▶ **Description of the task**: Retype, word for word, every line from the one holding "Better Health Care is Our" through the one holding "ARE AVAILABLE." in the entries below, both included, and only those lines.

▶ **Material shown**:
==============================
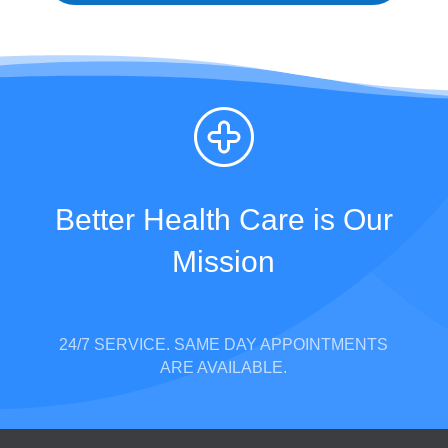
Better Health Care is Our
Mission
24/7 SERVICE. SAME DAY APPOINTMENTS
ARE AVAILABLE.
==============================
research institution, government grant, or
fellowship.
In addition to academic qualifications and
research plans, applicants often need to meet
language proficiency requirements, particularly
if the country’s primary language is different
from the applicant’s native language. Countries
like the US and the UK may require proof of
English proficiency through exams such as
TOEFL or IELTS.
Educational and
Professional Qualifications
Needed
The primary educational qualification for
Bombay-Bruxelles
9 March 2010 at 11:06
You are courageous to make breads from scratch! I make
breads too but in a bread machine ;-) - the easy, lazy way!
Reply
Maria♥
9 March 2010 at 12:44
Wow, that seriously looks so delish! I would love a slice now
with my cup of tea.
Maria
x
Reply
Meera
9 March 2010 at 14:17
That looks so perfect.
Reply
==============================
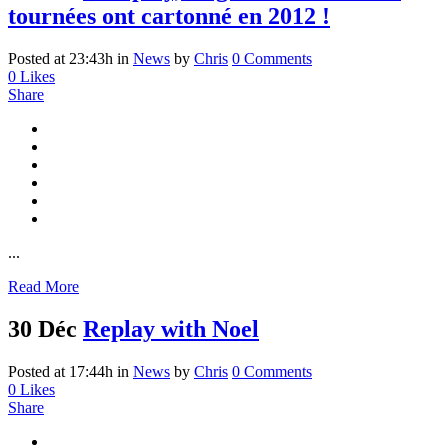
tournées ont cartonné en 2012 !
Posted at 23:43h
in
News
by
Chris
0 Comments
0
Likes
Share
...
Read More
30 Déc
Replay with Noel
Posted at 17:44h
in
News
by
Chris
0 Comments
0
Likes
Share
==============================
▶ **Problem solution**:
Better Health Care is Our
Mission
24/7 SERVICE. SAME DAY APPOINTMENTS
ARE AVAILABLE.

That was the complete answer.